Saved data entries:
========

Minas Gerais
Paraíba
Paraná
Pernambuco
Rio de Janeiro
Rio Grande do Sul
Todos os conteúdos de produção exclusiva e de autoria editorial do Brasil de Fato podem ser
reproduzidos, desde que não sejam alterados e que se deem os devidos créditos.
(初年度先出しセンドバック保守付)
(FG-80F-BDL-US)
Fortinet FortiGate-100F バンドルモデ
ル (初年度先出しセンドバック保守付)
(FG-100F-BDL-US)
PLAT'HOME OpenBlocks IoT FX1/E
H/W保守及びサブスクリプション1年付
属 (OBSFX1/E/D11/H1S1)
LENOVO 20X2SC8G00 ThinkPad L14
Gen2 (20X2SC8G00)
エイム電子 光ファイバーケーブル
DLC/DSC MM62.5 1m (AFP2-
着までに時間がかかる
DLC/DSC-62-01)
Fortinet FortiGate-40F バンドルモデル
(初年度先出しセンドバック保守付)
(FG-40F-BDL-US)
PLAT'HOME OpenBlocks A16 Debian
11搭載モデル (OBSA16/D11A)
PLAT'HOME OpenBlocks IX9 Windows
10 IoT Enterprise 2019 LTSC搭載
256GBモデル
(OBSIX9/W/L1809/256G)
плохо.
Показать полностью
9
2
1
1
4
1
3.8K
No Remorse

========

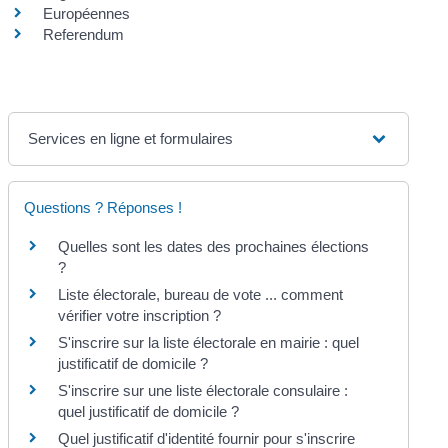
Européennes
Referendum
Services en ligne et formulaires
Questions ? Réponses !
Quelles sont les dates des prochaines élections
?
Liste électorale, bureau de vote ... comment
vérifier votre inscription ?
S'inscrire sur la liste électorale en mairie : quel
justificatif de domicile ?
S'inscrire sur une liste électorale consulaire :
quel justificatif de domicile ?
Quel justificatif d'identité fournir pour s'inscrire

========

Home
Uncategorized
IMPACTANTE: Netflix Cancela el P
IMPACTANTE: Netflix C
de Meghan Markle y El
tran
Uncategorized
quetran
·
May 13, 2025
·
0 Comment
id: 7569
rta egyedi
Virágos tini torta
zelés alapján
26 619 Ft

========

*Your objective*:
All lines in the entries above that hold the word "IMPACTANTE" need to be copied.

*Response to the task*:
IMPACTANTE: Netflix Cancela el P
IMPACTANTE: Netflix C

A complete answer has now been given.